When we approached the pool, I followed the instructions, but immediately found myself backing out as my belly hit the icy water. The “fight or flight” response was real, and I was filled with panic. I explained to the instructor and other newbies that I couldn’t do it, but after some verbal reassurance, I regained the courage to get back into the pool, sitting about 85% of the way down (progress is progress!). Throughout the three minutes, the instructor kept her hands on my shoulders and reminded us that we could do hard things. I repeated her mantras in my head and focused solely on my controlled inhales and exhales.
Just like that, the three minutes were up!
After receiving the green light, I headed straight into the hot pool (akin to a jacuzzi) to warm up for a few minutes before completing another, shorter plunge. While I was still nervous, I felt more confident about tackling a minute after surviving triple the duration before.
On my second plunge, I sat down with more confidence and fully submerged myself. Similar to the first plunge, the instructor’s physical touch helped reinforce the idea of safety, as did my focus on steady breathing.
After the second plunge, I exited the pool (the instructor recommended ending with cold versus hot) and toweled off, noticing how instantaneously I felt the effects of the plunge. I felt energized and invigorated with a new pep in my step that I hadn’t felt in a few weeks. Moreover, I felt empowered. I pushed through a fear and physical discomfort and was able to breathe through it. I felt strong and resilient, particularly after almost bailing out during the first few seconds.
@shell.bee.healing 1000% going to keep incorporating Cold Plunges as part of my daily routine #coldplunge #coldtherapy #coldtherapybenefits #coldplungebenefits #healingjourney #mentalhealth #mentaltoughness #bettersleep #moreenergy #mentalclarity ♬ Say It (Illenium Remix) – ILLENIUM / Flume / Tove Lo
Cold plunges: Worth it?
While I initially was skeptical of the practice and while the scientific research around health benefits is still in the early stages, I was pleasantly surprised of how good my body and mind felt after cold plunging. The next day, I was shocked to find that I wasn’t sore from the previous morning’s challenging lower body workout too.
With that said, I am undecided if I would go out of my way to seek out a plunge again given the pain of the first few minutes and the ensuing mental panic. For now, I plan to cheer on the individuals that can power through a three-minute stint in cold water.
But, never say never. I’m open to testing it out again.
Should you cold plunge?
Cold plunging is low risk for most people, but do your due diligence before stripping down and dunking in. If you suffer from a heart condition, steer clear of the cold water, as this can place too big of a burden on the body. If you suffer from poor circulation or conditions like Reynaud’s disease, check in with your doctor and exercise caution.

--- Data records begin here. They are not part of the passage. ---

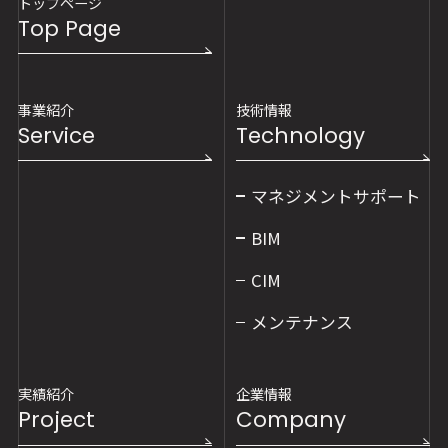
トップページ
Top Page
事業紹介
技術情報
Service
Technology
マネジメントサポート
BIM
CIM
メンテナンス
実績紹介
企業情報
Project
Company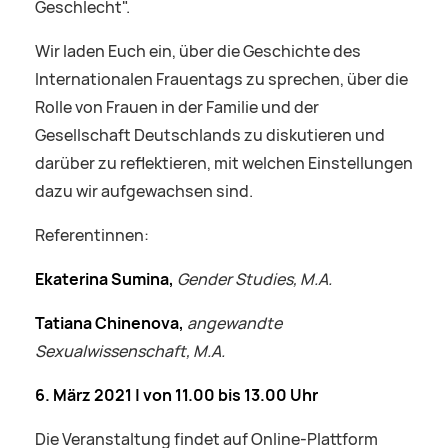
Geschlecht".
Wir laden Euch ein, über die Geschichte des
Internationalen Frauentags zu sprechen, über die
Rolle von Frauen in der Familie und der
Gesellschaft Deutschlands zu diskutieren und
darüber zu reflektieren, mit welchen Einstellungen
dazu wir aufgewachsen sind.
Referentinnen:
Ekaterina Sumina,
Gender Studies, M.A.
Tatiana Chinenova,
angewandte
Sexualwissenschaft, M.A.
6. März 2021 | von 11.00 bis 13.00 Uhr
Die Veranstaltung findet auf Online-Plattform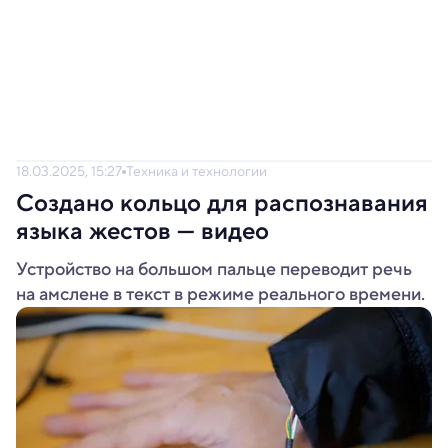
18.03.2025, 15:27
Техника и технологии
Создано кольцо для распознавания
языка жестов — видео
Устройство на большом пальце переводит речь
на амслене в текст в режиме реального времени.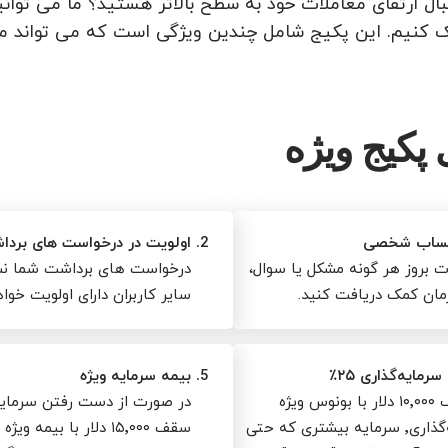
کنیم. این پکیج شامل چندین ویژگی است که می تواند مزایا
 پکیج ویژه
حساب شخصی
2.
اولویت در درخواست های بردا
 بروز هر گونه مشکل یا سوال،
درخواست های برداشت شما ن
مان کمک دریافت کنید.
سایر کاربران دارای اولویت خواه
مایه‌گذاری ۲۵٪
5.
بیمه سرمایه ویژه
تا سقف ۱۰٬۰۰۰ دلار با بونوس ویژه
سرمایه‌گذاری٬ سرمایه بیشتری که حتی
سقف ۱۵٬۰۰۰ دلار با بیمه و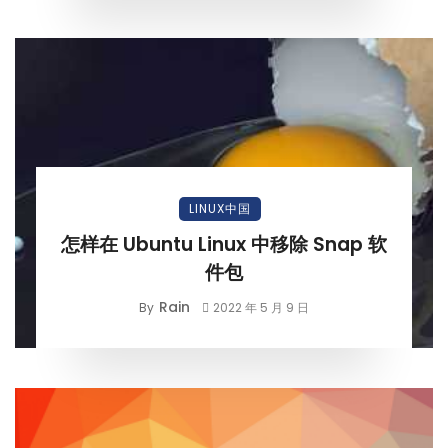
LINUX中国
怎样在 Ubuntu Linux 中移除 Snap 软
件包
Rain
By
2022 年 5 月 9 日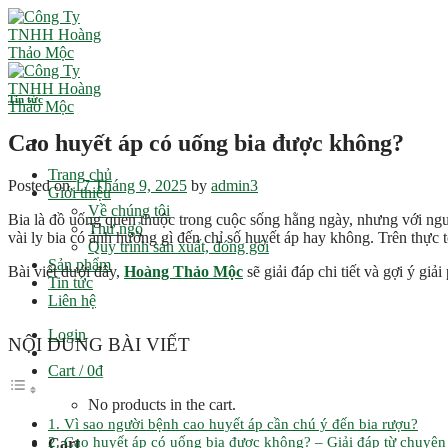
Skip
to
content
Tin tức
Cao huyết áp có uống bia được không?
Trang chủ
Posted on
17 Tháng 9, 2025
by
admin3
Giới thiệu
Về chúng tôi
Bia là đồ uống quen thuộc trong cuộc sống hằng ngày, nhưng với ngườ
Thư ngỏ
vài ly bia có ảnh hưởng gì đến chỉ số huyết áp hay không. Trên thực
Quy trình sản xuất, đóng gói
Sản phẩm
Bài viết dưới đây,
Hoàng Thảo Mộc
sẽ giải đáp chi tiết và gợi ý gi
Tin tức
Liên hệ
Login
NỘI DUNG BÀI VIẾT
Cart /
0
₫
No products in the cart.
1. Vì sao người bệnh cao huyết áp cần chú ý đến bia rượu?
2. Cao huyết áp có uống bia được không? – Giải đáp từ chuyên
Cart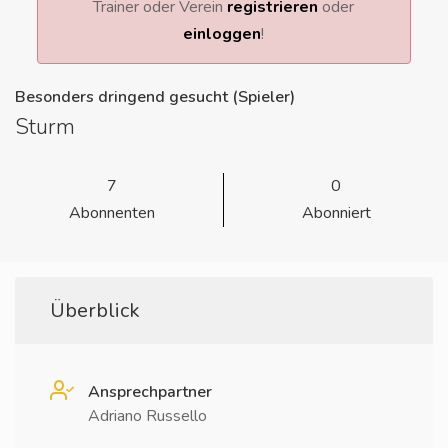
Trainer oder Verein
registrieren
oder
einloggen
!
Besonders dringend gesucht (Spieler)
Sturm
7
0
Abonnenten
Abonniert
Überblick
Ansprechpartner
Adriano Russello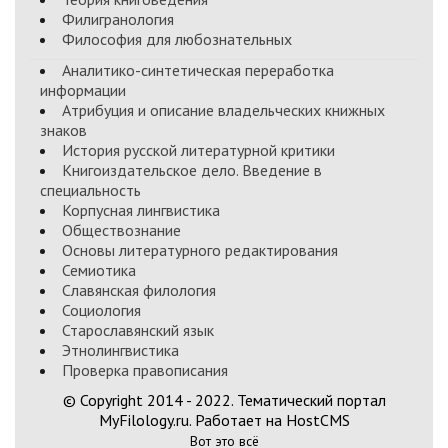
Филигранология
Философия для любознательных
Аналитико-синтетическая переработка
информации
Атрибуция и описание владельческих книжных
знаков
История русской литературной критики
Книгоиздательское дело. Введение в
специальность
Корпусная лингвистика
Обществознание
Основы литературного редактирования
Семиотика
Славянская филология
Социология
Старославянский язык
Этнолингвистика
Проверка правописания
© Copyright 2014 - 2022. Тематический портал
MyFilology.ru. Работает на HostCMS
Вот это всё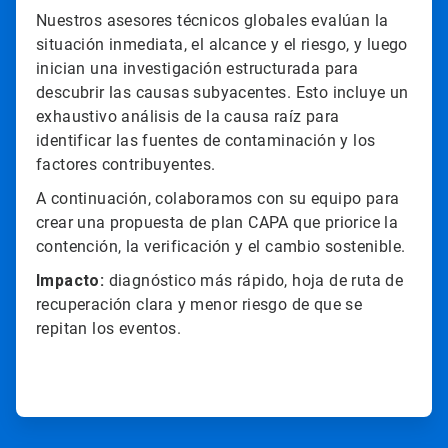
Nuestros asesores técnicos globales evalúan la
situación inmediata, el alcance y el riesgo, y luego
inician una investigación estructurada para
descubrir las causas subyacentes. Esto incluye un
exhaustivo análisis de la causa raíz para
identificar las fuentes de contaminación y los
factores contribuyentes.
A continuación, colaboramos con su equipo para
crear una propuesta de plan CAPA que priorice la
contención, la verificación y el cambio sostenible.
Impacto:
diagnóstico más rápido, hoja de ruta de
recuperación clara y menor riesgo de que se
repitan los eventos.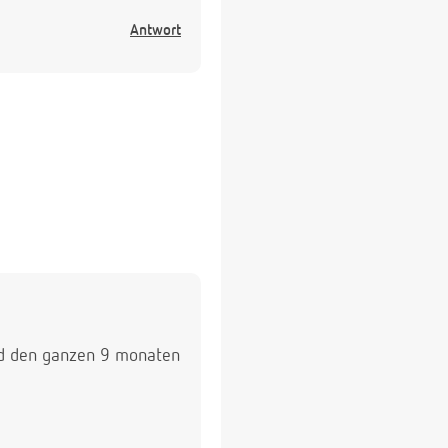
Antwort
nd den ganzen 9 monaten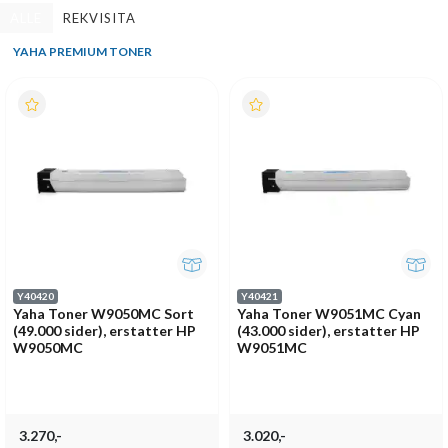
ALLE
REKVISITA
YAHA PREMIUM TONER
Y40420
Y40421
Yaha Toner W9050MC Sort
Yaha Toner W9051MC Cyan
(49.000 sider), erstatter HP
(43.000 sider), erstatter HP
W9050MC
W9051MC
3.270,-
3.020,-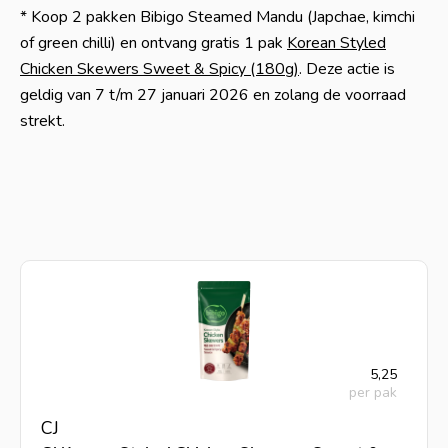
* Koop 2 pakken Bibigo Steamed Mandu (Japchae, kimchi
of green chilli) en ontvang gratis 1 pak
Korean Styled
Chicken Skewers Sweet & Spicy (180g)
. Deze actie is
geldig van 7 t/m 27 januari 2026 en zolang de voorraad
strekt.
5,25
per pak
CJ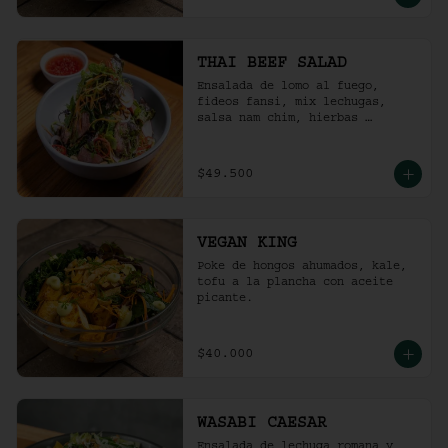
THAI BEEF SALAD
Ensalada de lomo al fuego, 
fideos fansi, mix lechugas, 
salsa nam chim, hierbas 
aromáticas, ají limo, cebolla 
ocañera, rábano fresco y maní 
tostado.
$49.500
VEGAN KING
Poke de hongos ahumados, kale, 
tofu a la plancha con aceite 
picante.
$40.000
WASABI CAESAR
Ensalada de lechuga romana y 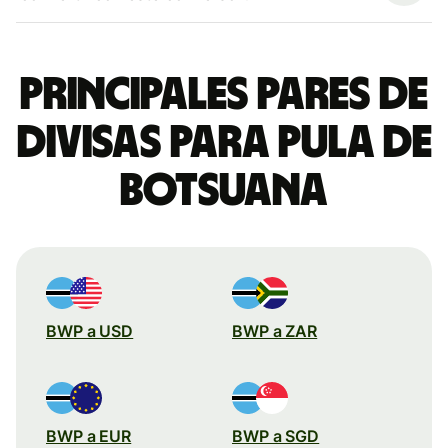
Principales pares de
divisas para pula de
Botsuana
BWP a USD
BWP a ZAR
BWP a EUR
BWP a SGD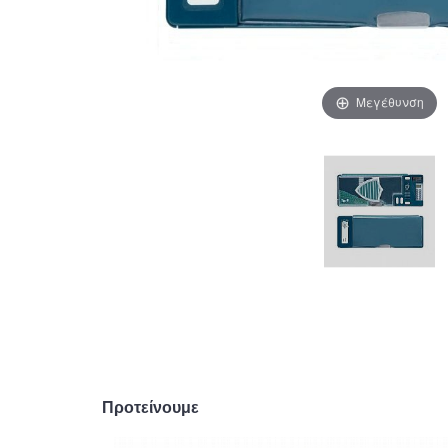
Μεγέθυνση
Προτείνουμε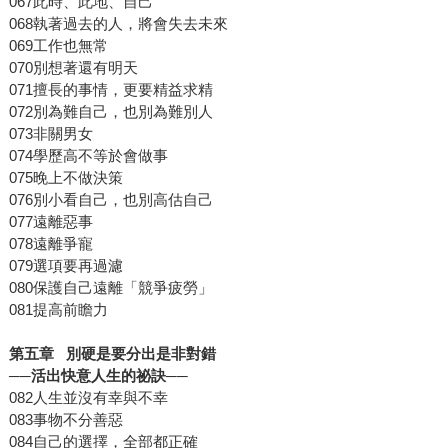
067此時、此地、自己
068執著過去的人，將會失去未來
069工作也無常
070別想著還有明天
071擅長的事情，更要精益求精
072別為難自己，也別為難別人
073非關男女
074學歷高不等於會做事
075晚上不做決策
076別小看自己，也別高估自己
077遠離惡事
078遠離爭寵
079選項要再過濾
080保護自己遠離「競爭疲勞」
081提高前瞻力
第五章 別硬是要分出是非對錯
──活出快意人生的祕訣──
082人生並沒有幸與不幸
083事物不分善惡
084自己的選擇，全部都正確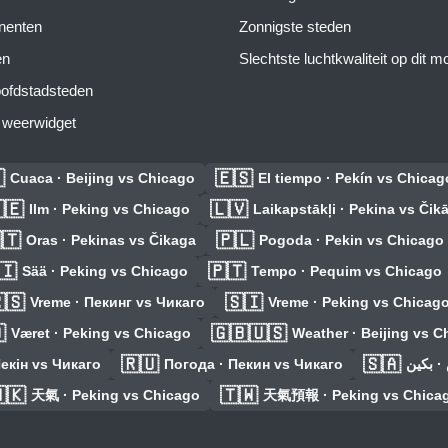
inenten
Zonnigste steden
en
Slechtste luchtkwaliteit op dit 
ofdstadsteden
s weerwidget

As with most health and wellness practices, start slow with cold plunging to let your body acclimate. Start with water on the warmer end of the spectrum and with less time on the clock, building up as you progress. More is not necessarily better with cold plunging, so a few minutes will still give you the same benefits.
Lastly, if you’re anything like me, I highly recommend plunging in a group setting. I felt safe and supported in a communal environment. And, if we’re being honest, I wouldn’t have gone all the way in if I was by myself.
If you’re looking for a way to recover quickly and build up stress tolerance, I recommend giving it a test dip and seeing how you respond!
Are you ready to take the plunge? Have you cold plunged and do you like it?